= Task details =
Look through the data below, and copy each line that carries the word "Description".

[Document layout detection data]
============

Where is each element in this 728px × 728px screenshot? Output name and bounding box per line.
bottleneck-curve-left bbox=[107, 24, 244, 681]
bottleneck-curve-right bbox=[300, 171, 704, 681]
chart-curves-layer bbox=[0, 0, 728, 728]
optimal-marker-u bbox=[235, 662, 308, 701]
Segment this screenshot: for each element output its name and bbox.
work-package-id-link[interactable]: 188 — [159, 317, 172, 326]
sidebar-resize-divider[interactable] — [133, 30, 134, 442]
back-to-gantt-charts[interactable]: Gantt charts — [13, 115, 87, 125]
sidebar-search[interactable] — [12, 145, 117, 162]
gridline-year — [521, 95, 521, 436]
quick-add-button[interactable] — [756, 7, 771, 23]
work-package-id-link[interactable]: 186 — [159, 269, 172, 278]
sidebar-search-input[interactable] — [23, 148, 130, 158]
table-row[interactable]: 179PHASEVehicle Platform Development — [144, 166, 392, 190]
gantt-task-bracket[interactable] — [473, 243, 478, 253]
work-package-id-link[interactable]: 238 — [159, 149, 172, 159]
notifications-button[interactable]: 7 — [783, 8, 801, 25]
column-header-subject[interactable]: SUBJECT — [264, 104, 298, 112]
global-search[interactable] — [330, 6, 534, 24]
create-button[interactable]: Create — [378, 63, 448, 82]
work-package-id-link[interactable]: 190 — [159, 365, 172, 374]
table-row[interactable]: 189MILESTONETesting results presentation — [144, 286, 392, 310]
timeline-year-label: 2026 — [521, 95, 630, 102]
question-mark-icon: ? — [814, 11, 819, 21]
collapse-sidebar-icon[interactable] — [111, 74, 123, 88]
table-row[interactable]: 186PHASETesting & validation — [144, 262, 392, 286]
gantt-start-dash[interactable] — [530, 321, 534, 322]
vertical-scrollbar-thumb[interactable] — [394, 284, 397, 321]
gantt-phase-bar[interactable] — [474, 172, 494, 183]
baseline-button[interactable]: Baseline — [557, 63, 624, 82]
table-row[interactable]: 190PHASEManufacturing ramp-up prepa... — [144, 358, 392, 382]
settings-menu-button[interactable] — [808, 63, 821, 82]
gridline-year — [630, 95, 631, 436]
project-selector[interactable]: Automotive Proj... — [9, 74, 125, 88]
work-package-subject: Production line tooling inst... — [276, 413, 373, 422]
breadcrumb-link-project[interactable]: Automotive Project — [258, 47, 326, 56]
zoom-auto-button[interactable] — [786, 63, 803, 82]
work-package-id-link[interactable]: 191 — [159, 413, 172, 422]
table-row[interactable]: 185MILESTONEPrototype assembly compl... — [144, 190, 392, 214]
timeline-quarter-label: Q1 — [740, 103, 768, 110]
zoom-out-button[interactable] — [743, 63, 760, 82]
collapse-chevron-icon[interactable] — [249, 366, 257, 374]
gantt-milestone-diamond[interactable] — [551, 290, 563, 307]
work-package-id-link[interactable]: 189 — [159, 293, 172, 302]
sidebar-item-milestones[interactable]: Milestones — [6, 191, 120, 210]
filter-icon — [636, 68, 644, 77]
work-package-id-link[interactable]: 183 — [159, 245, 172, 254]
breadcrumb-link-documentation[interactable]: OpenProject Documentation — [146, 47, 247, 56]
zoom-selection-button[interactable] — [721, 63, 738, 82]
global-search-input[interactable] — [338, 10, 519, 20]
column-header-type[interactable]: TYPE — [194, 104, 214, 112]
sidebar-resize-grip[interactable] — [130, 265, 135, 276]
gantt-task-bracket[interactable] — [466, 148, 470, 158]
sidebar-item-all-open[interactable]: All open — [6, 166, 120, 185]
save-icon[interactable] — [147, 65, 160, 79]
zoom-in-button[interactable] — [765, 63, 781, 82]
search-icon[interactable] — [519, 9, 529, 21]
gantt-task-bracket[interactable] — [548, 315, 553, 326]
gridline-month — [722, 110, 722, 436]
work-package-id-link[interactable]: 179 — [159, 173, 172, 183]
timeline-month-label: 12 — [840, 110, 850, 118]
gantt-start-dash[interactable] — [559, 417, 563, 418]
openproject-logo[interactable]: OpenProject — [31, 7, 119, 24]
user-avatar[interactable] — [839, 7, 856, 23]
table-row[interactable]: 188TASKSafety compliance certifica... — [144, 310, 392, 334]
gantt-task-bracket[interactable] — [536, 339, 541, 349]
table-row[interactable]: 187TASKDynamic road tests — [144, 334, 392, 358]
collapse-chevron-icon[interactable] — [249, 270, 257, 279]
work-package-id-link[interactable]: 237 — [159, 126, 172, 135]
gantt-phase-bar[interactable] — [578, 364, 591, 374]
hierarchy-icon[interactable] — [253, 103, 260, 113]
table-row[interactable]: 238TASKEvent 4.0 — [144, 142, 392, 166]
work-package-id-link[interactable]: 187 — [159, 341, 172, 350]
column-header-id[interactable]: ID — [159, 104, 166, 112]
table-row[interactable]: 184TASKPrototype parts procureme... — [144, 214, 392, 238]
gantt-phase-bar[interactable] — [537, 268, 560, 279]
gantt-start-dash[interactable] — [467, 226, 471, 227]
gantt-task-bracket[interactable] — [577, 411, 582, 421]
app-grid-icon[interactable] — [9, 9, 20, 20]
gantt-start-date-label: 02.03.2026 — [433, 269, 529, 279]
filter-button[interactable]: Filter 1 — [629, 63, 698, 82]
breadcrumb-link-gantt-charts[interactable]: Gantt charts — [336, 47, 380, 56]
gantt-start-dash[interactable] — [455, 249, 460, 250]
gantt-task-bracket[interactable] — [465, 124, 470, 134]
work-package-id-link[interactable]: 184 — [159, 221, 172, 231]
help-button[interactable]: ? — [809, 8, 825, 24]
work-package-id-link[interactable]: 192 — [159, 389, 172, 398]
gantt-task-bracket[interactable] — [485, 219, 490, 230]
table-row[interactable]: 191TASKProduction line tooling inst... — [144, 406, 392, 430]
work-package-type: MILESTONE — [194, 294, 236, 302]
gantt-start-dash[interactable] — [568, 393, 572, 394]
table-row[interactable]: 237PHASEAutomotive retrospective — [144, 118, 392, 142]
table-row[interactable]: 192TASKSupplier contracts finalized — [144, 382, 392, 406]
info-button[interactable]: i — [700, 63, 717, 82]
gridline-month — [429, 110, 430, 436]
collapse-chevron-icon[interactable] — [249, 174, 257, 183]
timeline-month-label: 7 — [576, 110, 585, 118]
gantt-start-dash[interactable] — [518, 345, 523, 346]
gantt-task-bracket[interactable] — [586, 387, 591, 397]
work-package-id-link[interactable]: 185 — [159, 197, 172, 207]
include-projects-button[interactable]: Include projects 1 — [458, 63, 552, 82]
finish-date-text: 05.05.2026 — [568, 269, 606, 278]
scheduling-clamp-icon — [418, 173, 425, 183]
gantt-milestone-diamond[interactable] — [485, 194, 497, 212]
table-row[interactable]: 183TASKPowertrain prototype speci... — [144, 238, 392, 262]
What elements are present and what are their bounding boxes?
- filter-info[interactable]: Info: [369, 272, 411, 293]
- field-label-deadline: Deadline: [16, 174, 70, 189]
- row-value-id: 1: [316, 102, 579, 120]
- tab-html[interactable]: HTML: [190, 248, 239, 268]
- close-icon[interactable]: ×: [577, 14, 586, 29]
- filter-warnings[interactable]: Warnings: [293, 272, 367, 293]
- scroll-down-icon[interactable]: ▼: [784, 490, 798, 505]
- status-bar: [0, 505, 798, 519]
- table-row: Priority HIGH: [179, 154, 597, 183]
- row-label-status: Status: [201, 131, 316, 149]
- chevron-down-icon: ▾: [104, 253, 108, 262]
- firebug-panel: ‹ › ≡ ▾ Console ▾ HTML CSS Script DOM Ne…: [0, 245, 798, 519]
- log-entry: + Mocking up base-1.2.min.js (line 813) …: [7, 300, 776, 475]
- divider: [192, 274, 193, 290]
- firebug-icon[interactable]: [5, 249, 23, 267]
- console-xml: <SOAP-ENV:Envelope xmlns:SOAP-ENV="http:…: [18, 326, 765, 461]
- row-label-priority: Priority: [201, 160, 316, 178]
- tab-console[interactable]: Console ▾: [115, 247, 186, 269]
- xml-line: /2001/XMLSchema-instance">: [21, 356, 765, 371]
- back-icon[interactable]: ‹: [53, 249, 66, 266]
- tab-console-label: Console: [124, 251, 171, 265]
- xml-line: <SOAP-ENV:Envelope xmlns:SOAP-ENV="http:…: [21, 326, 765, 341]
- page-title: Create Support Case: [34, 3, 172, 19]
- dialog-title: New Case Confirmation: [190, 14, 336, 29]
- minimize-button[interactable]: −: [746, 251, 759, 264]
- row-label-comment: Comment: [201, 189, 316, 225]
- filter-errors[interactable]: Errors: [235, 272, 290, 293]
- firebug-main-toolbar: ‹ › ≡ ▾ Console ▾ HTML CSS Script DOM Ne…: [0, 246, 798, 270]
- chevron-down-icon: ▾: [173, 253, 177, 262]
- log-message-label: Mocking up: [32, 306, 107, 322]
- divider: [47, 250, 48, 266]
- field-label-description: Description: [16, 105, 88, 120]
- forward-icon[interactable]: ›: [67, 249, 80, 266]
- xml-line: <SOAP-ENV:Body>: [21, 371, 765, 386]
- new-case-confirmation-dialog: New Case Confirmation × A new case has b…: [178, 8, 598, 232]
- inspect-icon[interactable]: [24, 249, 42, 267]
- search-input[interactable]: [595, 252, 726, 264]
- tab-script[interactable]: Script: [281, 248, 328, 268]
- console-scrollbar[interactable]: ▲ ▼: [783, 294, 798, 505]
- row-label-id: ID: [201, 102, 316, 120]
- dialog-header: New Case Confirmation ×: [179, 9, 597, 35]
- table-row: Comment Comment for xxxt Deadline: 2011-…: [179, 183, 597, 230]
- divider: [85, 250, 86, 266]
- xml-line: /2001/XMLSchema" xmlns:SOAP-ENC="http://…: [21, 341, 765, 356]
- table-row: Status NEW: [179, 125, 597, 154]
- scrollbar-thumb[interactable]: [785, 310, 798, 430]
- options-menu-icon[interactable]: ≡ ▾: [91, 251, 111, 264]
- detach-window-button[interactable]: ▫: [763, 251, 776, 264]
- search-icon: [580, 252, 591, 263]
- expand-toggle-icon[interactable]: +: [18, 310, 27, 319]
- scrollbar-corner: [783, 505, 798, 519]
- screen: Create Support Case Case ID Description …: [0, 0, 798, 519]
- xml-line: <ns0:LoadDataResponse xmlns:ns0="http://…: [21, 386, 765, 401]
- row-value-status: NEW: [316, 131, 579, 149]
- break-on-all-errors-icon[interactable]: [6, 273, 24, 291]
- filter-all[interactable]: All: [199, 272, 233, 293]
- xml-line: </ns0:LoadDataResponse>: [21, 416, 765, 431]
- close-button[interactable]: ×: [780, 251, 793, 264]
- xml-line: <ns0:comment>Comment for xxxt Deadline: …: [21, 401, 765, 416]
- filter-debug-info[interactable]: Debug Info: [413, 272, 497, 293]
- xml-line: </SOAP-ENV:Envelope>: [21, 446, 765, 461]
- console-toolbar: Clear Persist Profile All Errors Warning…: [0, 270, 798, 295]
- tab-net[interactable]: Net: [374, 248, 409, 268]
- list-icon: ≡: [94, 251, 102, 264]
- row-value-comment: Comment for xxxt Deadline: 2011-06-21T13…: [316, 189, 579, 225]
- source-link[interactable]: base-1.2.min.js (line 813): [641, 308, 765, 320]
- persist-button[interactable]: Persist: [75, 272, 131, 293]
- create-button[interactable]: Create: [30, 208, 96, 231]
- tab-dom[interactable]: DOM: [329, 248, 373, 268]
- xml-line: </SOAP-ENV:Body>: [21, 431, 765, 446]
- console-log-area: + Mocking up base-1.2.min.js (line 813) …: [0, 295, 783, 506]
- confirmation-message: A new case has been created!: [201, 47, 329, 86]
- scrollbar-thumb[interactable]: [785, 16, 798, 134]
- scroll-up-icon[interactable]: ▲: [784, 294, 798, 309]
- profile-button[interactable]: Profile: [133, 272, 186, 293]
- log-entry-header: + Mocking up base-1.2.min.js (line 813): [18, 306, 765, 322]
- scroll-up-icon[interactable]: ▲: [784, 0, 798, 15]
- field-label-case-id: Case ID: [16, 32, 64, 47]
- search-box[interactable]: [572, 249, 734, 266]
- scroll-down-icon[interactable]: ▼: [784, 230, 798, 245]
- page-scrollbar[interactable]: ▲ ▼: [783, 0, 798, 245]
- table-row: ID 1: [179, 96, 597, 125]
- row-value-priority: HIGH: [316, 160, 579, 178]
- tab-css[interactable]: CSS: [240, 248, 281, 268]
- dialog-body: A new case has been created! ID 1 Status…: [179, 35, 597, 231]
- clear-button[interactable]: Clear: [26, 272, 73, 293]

============

= Solution to the problem =
- field-label-description: Description: [16, 105, 88, 120]
- screen: Create Support Case Case ID Description …: [0, 0, 798, 519]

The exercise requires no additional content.